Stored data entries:
-------------------------

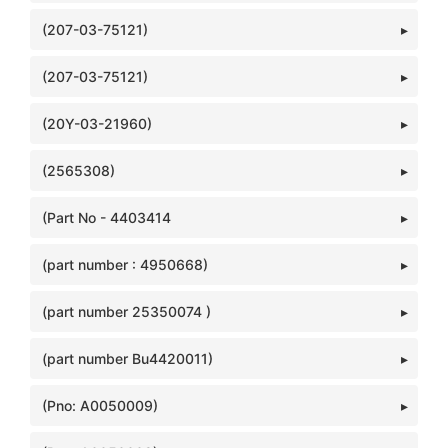
(207-03-75121)
(207-03-75121)
(20Y-03-21960)
(2565308)
(Part No - 4403414
(part number : 4950668)
(part number 25350074 )
(part number Bu4420011)
(Pno: A0050009)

-------------------------

Show the lines of the data that hold the word "number".

#### EXPECTED OUTPUT
(part number : 4950668)
(part number 25350074 )
(part number Bu4420011)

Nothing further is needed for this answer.